Make sure you are using fresh flour.  My first attempt using whole wheat and bread flour didn't do well.  I got as far as Phase 3.  After reading posts in this forum, perhaps I should have waited longer.


The second attempt was very successful.  I got fresh whole wheat and rye flours from Whole Foods bulk section so that I could buy a smaller amount rather than a whole bag.  Also, for Phase 3, I use half water and half pineapple juice.  I kept using a mixture of whole wheat and rye flours until the seed starter phase.  I used whole wheat and bread flour for the mother starter.  My resulting starter has been going strong for several months. 

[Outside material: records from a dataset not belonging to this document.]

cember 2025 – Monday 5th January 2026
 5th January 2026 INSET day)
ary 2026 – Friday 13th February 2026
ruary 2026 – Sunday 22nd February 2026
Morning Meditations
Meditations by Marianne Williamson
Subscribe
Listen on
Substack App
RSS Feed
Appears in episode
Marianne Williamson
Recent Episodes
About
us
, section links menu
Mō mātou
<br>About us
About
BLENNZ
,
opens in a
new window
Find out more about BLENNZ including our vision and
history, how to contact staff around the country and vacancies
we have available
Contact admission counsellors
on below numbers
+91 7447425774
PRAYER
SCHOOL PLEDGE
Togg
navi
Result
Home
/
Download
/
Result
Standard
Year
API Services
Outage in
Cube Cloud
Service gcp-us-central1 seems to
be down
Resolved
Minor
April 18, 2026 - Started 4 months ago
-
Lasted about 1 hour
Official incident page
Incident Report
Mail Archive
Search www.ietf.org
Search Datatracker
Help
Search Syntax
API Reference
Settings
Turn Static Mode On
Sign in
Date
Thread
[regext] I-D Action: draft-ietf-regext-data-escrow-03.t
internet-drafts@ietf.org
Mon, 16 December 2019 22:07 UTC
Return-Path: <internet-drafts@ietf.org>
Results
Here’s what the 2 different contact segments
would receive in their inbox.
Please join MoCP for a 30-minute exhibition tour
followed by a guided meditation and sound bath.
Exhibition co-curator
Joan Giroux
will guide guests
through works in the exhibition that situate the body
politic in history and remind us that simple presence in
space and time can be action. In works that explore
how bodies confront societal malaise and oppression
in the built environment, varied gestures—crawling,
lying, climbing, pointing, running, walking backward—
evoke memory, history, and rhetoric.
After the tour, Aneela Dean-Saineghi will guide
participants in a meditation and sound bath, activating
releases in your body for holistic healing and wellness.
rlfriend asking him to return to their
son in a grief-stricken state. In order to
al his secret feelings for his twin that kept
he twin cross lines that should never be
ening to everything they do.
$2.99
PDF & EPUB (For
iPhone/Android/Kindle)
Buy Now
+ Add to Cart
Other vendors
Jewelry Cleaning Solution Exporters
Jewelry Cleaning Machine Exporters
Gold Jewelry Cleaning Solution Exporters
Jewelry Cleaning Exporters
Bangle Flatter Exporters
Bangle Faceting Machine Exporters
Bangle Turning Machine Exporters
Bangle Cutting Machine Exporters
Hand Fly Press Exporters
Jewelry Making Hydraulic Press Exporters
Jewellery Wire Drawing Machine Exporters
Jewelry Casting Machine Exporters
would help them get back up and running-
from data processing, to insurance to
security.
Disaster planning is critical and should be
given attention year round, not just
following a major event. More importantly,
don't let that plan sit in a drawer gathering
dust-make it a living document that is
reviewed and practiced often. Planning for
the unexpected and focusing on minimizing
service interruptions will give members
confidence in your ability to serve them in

Since has been quite warm in So. California, the starter may be ready to move to the next Phase sooner.  So keep watch and go to the next Phase when the starter matches the description in the book.


Good luck and be patient.  It's worth the wait.


RikkiMama

intheend's picture
intheend

Ok so I tried this method again immediately after the post and I just had to throw my starter out again. I don't understand what is going on. Every time I get to Phase 2, I never get any bubbles or growth. I stir it just like suggested. Am I supposed to be feeding it or something? I let Phase 2 go for about 14 days and it just smelled so bad I had to finally get rid of it.


Can anyone give me some advice? I used whole wheat flour and did see activity during Phase 1 but never Phase 2. He says to move on to Phase 3 when you see activity so I never make it that far. I'm determined to make this work!

LindyD's picture
LindyD


Am I supposed to be feeding it or something?



That would certainly help.  While I don't have ABED, all the sourdough instructions I've come across require you to feed the culture at least every 12 hours.   


Of course, you do have to discard a portion of before feeding.  


Also, try adding some organic rye to the mix.